Straight from the pen: Jeroen
The last week of this IkPas challenge will start next Monday. For me, the challenge is limited to the weekends, because during the week I hardly ever drink. And this weekend is an hour shorter too; lucky! This '40 days not a drop' feat almost pales in comparison to the challenges we now face on a daily basis. Scarce hands from washing a lot, avoiding everything and everyone on the way to and in the supermarket, keep your children motivated to do their schoolwork. I have the most difficulty with social isolation, that will be the case for many. The one I now encounter most in person, outside my family? That's not my best friend, who I used to play squash with every week. None of my percussion group mates; not the kickboxing trainer, not even my brothers. Certainly not my 82-year-old mother, who came to eat and babysit with us every Tuesday evening. No, it's the lady who works at the bakery and I don't even know her name!

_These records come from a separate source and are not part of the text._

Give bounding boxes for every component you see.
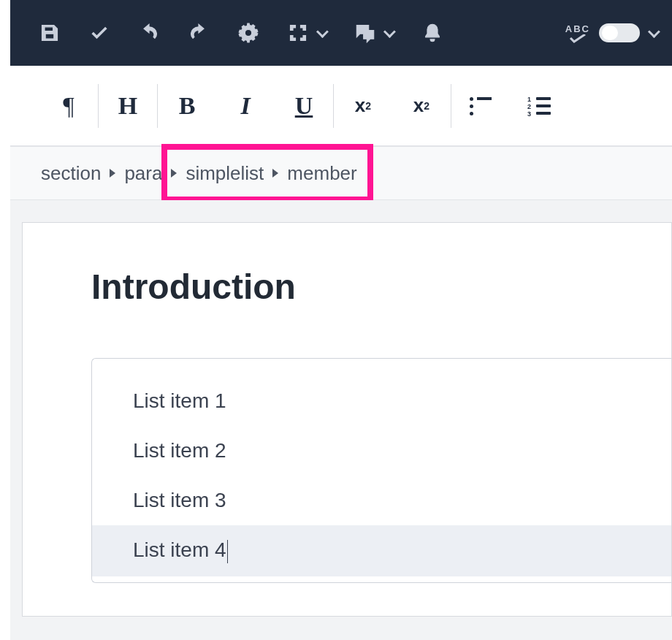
settings-button[interactable] — [238, 0, 259, 66]
chevron-down-icon — [316, 26, 329, 38]
breadcrumb-section[interactable]: section — [41, 162, 101, 185]
underline-button[interactable]: U — [275, 84, 333, 128]
list-item-active[interactable]: List item 4 — [92, 525, 671, 576]
spellcheck-toggle-group[interactable] — [599, 0, 657, 66]
format-toolbar: ¶ H B I U x2 x2 123 — [10, 66, 672, 146]
chevron-down-icon — [383, 26, 396, 38]
spellcheck-indicator[interactable]: ABC — [565, 0, 590, 66]
italic-button[interactable]: I — [216, 84, 275, 128]
document-title[interactable]: Introduction — [91, 267, 671, 307]
list-item[interactable]: List item 1 — [92, 376, 671, 426]
comments-dropdown[interactable] — [355, 0, 393, 66]
redo-button[interactable] — [188, 0, 209, 66]
subscript-button[interactable]: x2 — [392, 84, 451, 128]
bullet-list-icon — [470, 97, 492, 115]
document-page[interactable]: Introduction List item 1 List item 2 Lis… — [22, 222, 672, 617]
pilcrow-icon: ¶ — [63, 92, 74, 120]
chat-icon — [355, 23, 375, 43]
breadcrumb-bar: section para simplelist member — [10, 146, 672, 200]
notifications-button[interactable] — [422, 0, 443, 66]
text-caret — [227, 540, 228, 563]
app-toolbar: ABC — [10, 0, 672, 66]
breadcrumb-member[interactable]: member — [287, 162, 356, 185]
simplelist-block[interactable]: List item 1 List item 2 List item 3 List… — [91, 358, 671, 583]
bullet-list-button[interactable] — [451, 84, 510, 128]
frame-icon — [288, 23, 308, 43]
save-icon — [39, 23, 60, 43]
numbered-list-button[interactable]: 123 — [510, 84, 568, 128]
redo-icon — [188, 23, 209, 43]
breadcrumb-simplelist[interactable]: simplelist — [186, 162, 264, 185]
bell-icon — [422, 23, 443, 43]
check-icon — [89, 23, 110, 43]
abc-label: ABC — [565, 23, 590, 34]
undo-icon — [139, 23, 159, 43]
numbered-list-icon: 123 — [527, 97, 551, 115]
list-item-text: List item 4 — [133, 538, 226, 561]
gear-icon — [238, 23, 259, 43]
list-item[interactable]: List item 3 — [92, 476, 671, 525]
breadcrumb-separator — [110, 169, 115, 178]
chevron-down-icon — [648, 26, 660, 38]
done-button[interactable] — [89, 0, 110, 66]
superscript-button[interactable]: x2 — [334, 84, 392, 128]
breadcrumb-separator — [171, 169, 177, 178]
heading-button[interactable]: H — [99, 84, 157, 128]
list-item[interactable]: List item 2 — [92, 426, 671, 476]
editor-canvas: Introduction List item 1 List item 2 Lis… — [10, 200, 672, 640]
undo-button[interactable] — [139, 0, 159, 66]
check-icon — [569, 34, 587, 43]
spellcheck-toggle[interactable] — [599, 23, 640, 42]
breadcrumb-para[interactable]: para — [124, 162, 162, 185]
paragraph-style-button[interactable]: ¶ — [39, 84, 98, 128]
breadcrumb-separator — [272, 169, 278, 178]
bold-button[interactable]: B — [158, 84, 216, 128]
view-mode-dropdown[interactable] — [288, 0, 326, 66]
save-button[interactable] — [39, 0, 60, 66]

Now that I write this, I realize that this was actually the case before the outbreak of that virus. I see her two to three times a week, everyone else at most once. Hmm.. anyway, I miss everyone! And of course it's getting worse. When I was told that the entire abstinence would not last until the beginning of April but until June, I became despondent for a while. But little by little I manage to accept it. The trainer now makes short instructional videos to keep working on your fitness and technique at home. It did me good to see him again and to hear his voice, even if it's through YouTube. I intend to do a workout like this every day. Furthermore, I eat two apples a day, I try to relax and drink enough; alcohol free of course.
Joh, I don't even bother with not drinking anymore, I notice. When I wrote blogs for IkPas two years ago, our 12.5-year wedding anniversary fell in the middle of that period; was there a beer tasting with all the guys from my group of friends, birthday parties. I wrote that getting through the Easter days alcohol-free will not be a breeze… But of course we're not going anywhere this year and I'm not a heavy drinker at home. Because of the cancellations, I will endure the fairs here at Easter and Ascension and also the King's Day festivities without drinking (too much).

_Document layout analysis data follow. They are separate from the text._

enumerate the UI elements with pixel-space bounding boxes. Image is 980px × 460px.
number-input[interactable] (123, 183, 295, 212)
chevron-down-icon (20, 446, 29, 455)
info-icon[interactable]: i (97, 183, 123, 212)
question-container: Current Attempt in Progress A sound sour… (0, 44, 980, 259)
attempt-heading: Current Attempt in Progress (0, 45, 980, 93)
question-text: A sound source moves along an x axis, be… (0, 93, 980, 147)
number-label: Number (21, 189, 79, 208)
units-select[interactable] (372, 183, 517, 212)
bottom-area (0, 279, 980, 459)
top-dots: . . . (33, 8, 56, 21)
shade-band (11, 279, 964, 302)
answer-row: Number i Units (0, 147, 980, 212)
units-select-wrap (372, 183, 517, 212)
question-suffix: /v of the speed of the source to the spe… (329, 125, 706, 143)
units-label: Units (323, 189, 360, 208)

There is a good chance that alcohol will no longer have a significant place in my life after this crisis. Tomorrow, March 29, is 'The Day of the Good Deed'. So do yourself a favor: think about arranging everything differently; like we have to do anyway. Don't be afraid or concerned about things you have no control over or control. Ensure regularity in your daily activities: Get up about the same time, wash your face, have breakfast, exercise regularly - preferably in the open air -, drink enough (tea and water, only take coffee in the morning!) and talk! Speak your fears. But also just talk about what's on your mind. If you don't have anyone to talk to for a while, write it off. Clear your heart, clear your head. That is refreshing.
I wish you a good weekend. Make the best of it.